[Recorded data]
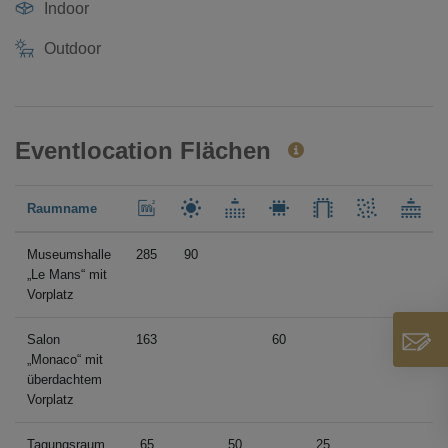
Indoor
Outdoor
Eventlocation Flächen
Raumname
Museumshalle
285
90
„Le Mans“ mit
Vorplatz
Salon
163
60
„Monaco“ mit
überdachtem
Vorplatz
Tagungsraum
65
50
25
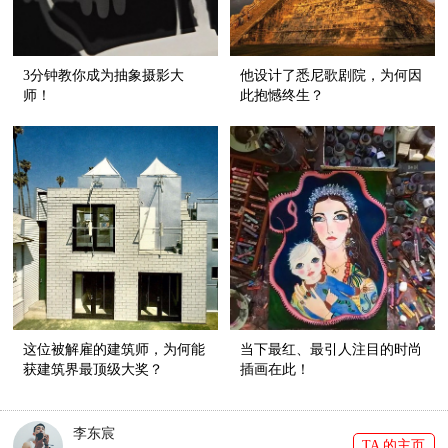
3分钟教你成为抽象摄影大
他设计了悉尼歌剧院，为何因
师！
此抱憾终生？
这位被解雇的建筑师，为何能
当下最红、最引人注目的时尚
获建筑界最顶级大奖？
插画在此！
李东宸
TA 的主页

**TASK REQUIREMENTS:** Could you write out the records again exactly, omitting each image?

**RESPONSE AREA:**
Indoor
Outdoor
Eventlocation Flächen
Raumname
Museumshalle
285
90
„Le Mans“ mit
Vorplatz
Salon
163
60
„Monaco“ mit
überdachtem
Vorplatz
Tagungsraum
65
50
25
3分钟教你成为抽象摄影大
他设计了悉尼歌剧院，为何因
师！
此抱憾终生？
这位被解雇的建筑师，为何能
当下最红、最引人注目的时尚
获建筑界最顶级大奖？
插画在此！
李东宸
TA 的主页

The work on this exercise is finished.